[Opening RAW DATA section]
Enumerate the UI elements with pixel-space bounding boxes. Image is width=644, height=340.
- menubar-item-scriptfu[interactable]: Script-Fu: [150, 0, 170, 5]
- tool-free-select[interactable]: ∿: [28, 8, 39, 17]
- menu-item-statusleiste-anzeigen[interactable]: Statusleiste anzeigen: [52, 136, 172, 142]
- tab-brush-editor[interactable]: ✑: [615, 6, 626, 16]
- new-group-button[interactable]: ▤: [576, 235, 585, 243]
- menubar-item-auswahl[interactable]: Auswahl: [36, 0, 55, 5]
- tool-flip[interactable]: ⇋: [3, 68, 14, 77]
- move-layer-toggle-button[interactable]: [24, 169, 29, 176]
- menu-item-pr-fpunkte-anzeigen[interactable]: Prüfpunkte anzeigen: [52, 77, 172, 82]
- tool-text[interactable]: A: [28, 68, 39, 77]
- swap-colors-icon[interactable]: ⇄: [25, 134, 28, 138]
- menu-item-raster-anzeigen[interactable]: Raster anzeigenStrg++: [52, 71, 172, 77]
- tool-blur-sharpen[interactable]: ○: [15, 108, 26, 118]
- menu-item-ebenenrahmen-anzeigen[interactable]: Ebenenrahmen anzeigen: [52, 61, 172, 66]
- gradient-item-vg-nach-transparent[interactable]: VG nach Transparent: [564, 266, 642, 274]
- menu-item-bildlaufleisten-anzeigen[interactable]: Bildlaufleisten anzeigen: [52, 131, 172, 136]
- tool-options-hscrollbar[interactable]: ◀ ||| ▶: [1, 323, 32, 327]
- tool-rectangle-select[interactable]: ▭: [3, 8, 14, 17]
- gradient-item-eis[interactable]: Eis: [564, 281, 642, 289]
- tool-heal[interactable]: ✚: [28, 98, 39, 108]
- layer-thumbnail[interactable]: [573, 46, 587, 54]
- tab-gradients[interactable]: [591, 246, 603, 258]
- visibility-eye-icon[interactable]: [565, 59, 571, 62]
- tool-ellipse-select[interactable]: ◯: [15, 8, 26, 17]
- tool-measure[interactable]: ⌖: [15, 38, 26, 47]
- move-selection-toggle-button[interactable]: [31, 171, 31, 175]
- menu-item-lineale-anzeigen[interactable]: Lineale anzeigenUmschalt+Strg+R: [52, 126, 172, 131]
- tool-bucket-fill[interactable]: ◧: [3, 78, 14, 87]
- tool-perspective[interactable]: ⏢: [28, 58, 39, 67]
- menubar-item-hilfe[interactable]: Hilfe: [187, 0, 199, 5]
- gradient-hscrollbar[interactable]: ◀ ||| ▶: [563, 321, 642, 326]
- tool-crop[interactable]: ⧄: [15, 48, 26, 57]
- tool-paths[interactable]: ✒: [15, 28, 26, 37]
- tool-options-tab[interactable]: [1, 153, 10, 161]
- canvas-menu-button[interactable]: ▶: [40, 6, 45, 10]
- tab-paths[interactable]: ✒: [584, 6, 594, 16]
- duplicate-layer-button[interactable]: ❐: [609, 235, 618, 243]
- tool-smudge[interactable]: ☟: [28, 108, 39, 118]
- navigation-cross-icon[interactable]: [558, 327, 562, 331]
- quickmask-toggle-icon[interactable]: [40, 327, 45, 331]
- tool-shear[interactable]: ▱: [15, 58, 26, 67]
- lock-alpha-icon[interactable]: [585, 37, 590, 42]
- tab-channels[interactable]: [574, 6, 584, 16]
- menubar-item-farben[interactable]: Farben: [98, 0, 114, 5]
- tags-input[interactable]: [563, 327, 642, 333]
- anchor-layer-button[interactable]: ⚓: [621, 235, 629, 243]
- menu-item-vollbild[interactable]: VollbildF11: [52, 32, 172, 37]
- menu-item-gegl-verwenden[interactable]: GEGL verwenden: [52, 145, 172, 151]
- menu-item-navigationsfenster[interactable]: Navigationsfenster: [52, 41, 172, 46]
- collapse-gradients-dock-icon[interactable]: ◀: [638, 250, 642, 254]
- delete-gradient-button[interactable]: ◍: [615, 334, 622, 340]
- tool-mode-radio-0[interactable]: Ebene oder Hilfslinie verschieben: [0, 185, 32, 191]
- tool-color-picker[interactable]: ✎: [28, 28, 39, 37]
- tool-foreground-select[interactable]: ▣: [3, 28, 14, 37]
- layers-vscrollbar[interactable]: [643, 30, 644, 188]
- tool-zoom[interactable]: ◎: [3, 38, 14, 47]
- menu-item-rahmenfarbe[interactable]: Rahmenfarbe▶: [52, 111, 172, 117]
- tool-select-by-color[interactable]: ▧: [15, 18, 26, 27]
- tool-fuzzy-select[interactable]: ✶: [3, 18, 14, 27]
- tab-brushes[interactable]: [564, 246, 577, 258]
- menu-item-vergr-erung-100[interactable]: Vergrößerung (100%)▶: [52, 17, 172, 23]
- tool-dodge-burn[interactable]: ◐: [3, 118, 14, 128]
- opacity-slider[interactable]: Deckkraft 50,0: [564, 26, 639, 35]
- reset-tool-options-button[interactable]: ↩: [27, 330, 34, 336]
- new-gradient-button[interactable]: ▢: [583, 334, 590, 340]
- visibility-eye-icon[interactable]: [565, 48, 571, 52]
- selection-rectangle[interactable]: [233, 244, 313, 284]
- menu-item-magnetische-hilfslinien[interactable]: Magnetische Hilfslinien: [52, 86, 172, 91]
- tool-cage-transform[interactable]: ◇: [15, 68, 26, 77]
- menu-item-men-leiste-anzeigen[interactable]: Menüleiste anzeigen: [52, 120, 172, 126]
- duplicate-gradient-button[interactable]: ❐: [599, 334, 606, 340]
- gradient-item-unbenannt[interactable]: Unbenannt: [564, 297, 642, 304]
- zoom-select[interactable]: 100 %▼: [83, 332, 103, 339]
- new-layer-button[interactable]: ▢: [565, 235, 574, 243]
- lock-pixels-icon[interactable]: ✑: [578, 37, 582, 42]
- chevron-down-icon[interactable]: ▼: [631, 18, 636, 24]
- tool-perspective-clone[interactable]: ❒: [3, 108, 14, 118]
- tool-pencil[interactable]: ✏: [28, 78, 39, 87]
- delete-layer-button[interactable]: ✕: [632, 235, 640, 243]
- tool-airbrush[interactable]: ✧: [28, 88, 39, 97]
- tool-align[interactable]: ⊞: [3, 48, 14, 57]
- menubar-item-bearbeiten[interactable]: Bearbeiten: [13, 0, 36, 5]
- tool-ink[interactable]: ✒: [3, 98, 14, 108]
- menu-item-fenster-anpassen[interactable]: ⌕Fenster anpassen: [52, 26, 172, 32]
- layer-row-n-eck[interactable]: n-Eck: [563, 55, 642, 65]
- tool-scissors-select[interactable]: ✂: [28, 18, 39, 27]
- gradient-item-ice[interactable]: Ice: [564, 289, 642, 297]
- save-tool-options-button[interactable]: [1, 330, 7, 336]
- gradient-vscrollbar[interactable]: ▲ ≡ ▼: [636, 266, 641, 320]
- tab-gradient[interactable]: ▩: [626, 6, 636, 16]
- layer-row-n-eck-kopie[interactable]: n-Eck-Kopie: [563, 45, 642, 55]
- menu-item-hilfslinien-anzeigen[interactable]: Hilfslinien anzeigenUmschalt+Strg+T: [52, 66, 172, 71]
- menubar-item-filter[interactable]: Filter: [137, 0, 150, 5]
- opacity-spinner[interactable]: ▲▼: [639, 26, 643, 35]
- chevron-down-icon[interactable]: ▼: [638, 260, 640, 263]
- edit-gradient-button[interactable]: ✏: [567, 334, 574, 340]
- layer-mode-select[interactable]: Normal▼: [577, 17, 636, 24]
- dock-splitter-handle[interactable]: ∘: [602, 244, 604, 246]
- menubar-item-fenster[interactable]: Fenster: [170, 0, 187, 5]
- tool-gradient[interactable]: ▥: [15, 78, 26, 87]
[Closing RAW DATA section]
- _TASK PROMPT_: Exactly how many lines in the data above contain the word "chevron"? Respond with the number and nothing more.

- _THE ANSWER_: 2